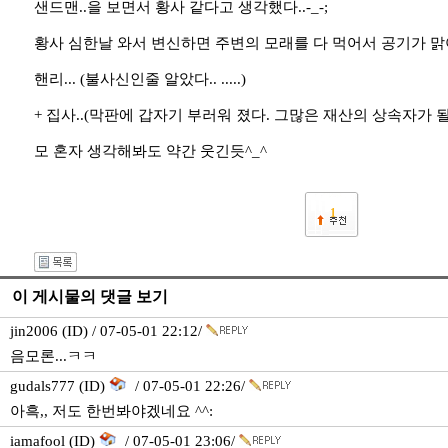
샌드맨..을 보면서 황사 같다고 생각했다..-_-;
황사 심한날 와서 변신하면 주변의 모래를 다 먹어서 공기가 맑아질
핸리... (불사신인줄 알았다.. .....)
+ 집사..(막판에 갑자기 부러워 졌다. 그많은 재산의 상속자가 
모 혼자 생각해봐도 약간 웃긴듯^_^
1
이 게시물의 댓글 보기
jin2006 (ID) / 07-05-01 22:12/
음모론...ㅋㅋ
gudals777 (ID)
/ 07-05-01 22:26/
아흑,, 저도 한번봐야겠네요 ^^:
iamafool (ID)
/ 07-05-01 23:06/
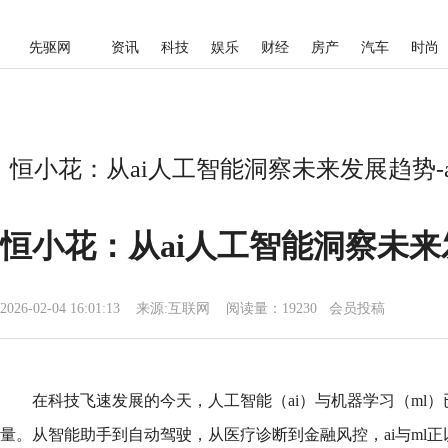
先驱网
资讯
科技
娱乐
财经
房产
汽车
时尚
恒小花：从ai人工智能洞察未来发展趋势-
恒小花：从ai人工智能洞察未
2026-02-04 16:01:13
来源:
互联网
阅读量：19230 会员投稿
在科技飞速发展的今天，人工智能（ai）与机器学习（ml
量。从智能助手到自动驾驶，从医疗诊断到金融风控，ai与ml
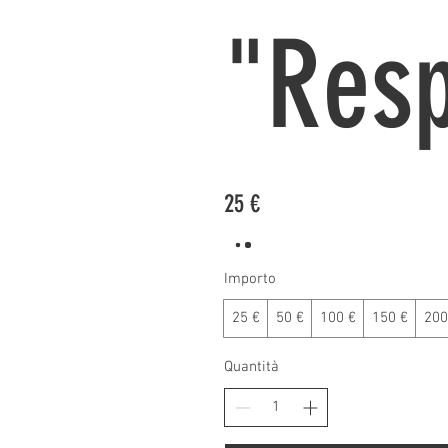
"Resp
25 €
Importo
25 €
50 €
100 €
150 €
200
Quantità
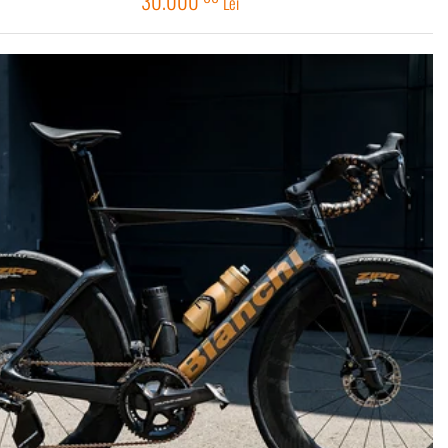
30.000
Lei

————————

[To do]
Only the text of the records is to be reproduced exactly; skip the pictures.

[Answer space]
샌드맨..을 보면서 황사 같다고 생각했다..-_-;
황사 심한날 와서 변신하면 주변의 모래를 다 먹어서 공기가 맑아질
핸리... (불사신인줄 알았다.. .....)
+ 집사..(막판에 갑자기 부러워 졌다. 그많은 재산의 상속자가 
모 혼자 생각해봐도 약간 웃긴듯^_^
1
이 게시물의 댓글 보기
jin2006 (ID) / 07-05-01 22:12/
음모론...ㅋㅋ
gudals777 (ID)
/ 07-05-01 22:26/
아흑,, 저도 한번봐야겠네요 ^^:
iamafool (ID)
/ 07-05-01 23:06/
先驱网
资讯
科技
娱乐
财经
房产
汽车
时尚
恒小花：从ai人工智能洞察未来发展趋势-
恒小花：从ai人工智能洞察未
2026-02-04 16:01:13
来源:
互联网
阅读量：19230 会员投稿
在科技飞速发展的今天，人工智能（ai）与机器学习（ml
量。从智能助手到自动驾驶，从医疗诊断到金融风控，ai与ml
"Resp
25 €
Importo
25 €
50 €
100 €
150 €
200
Quantità
30.000
Lei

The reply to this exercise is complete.